Page-level text extractions:
....

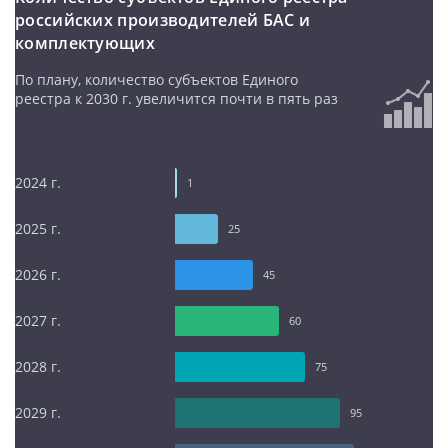
российских производителей БАС и
комплектующих
По плану, количество субъектов Единого
реестра к 2030 г. увеличится почти в пять раз
2024 г.
1
2025 г.
25
2026 г.
45
2027 г.
60
2028 г.
75
2029 г.
95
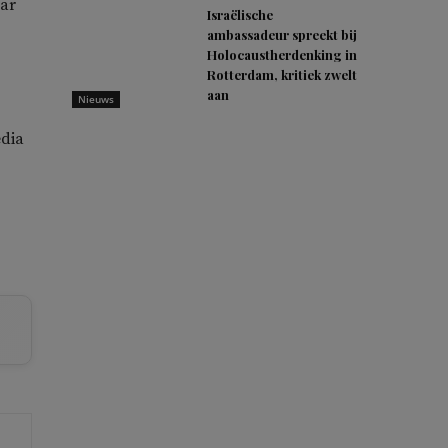
aar
Israëlische
ambassadeur spreekt bij
Holocaustherdenking in
Rotterdam, kritiek zwelt
aan
Nieuws
edia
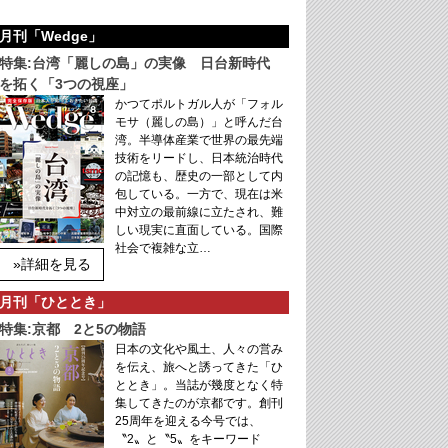
月刊「Wedge」
特集:台湾「麗しの島」の実像 日台新時代
を拓く「3つの視座」
かつてポルトガル人が「フォル
モサ（麗しの島）」と呼んだ台
湾。半導体産業で世界の最先端
技術をリードし、日本統治時代
の記憶も、歴史の一部として内
包している。一方で、現在は米
中対立の最前線に立たされ、難
しい現実に直面している。国際
社会で複雑な立…
»詳細を見る
月刊「ひととき」
特集:京都 2と5の物語
日本の文化や風土、人々の営み
を伝え、旅へと誘ってきた「ひ
ととき」。当誌が幾度となく特
集してきたのが京都です。創刊
25周年を迎える今号では、
〝2〟と〝5〟をキーワード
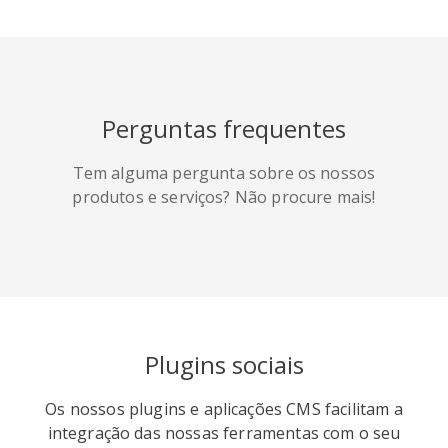
HackerNews
Houzz
Instapaper
Perguntas frequentes
Line
Pocket
QZone
Tem alguma pergunta sobre os nossos
produtos e serviços? Não procure mais!
Iorbix
Kakao
Kindleit
Plugins sociais
Os nossos plugins e aplicações CMS facilitam a
integração das nossas ferramentas com o seu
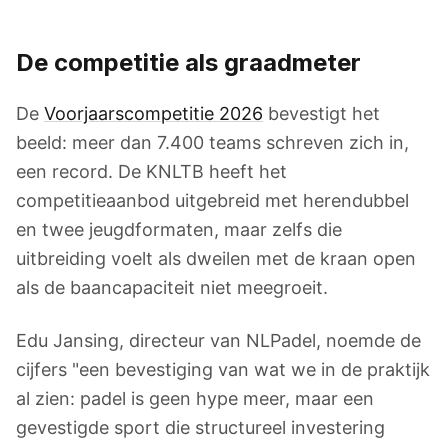
De competitie als graadmeter
De
Voorjaarscompetitie 2026
bevestigt het
beeld: meer dan 7.400 teams schreven zich in,
een record. De KNLTB heeft het
competitieaanbod uitgebreid met herendubbel
en twee jeugdformaten, maar zelfs die
uitbreiding voelt als dweilen met de kraan open
als de baancapaciteit niet meegroeit.
Edu Jansing, directeur van NLPadel, noemde de
cijfers "een bevestiging van wat we in de praktijk
al zien: padel is geen hype meer, maar een
gevestigde sport die structureel investering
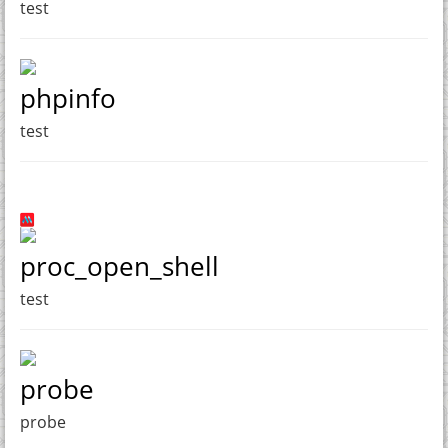
test
phpinfo
test
proc_open_shell
test
probe
probe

....

> To do
Lines with "maar": find them in the data and copy each one.

> Response area
en twee jeugdformaten, maar zelfs die
al zien: padel is geen hype meer, maar een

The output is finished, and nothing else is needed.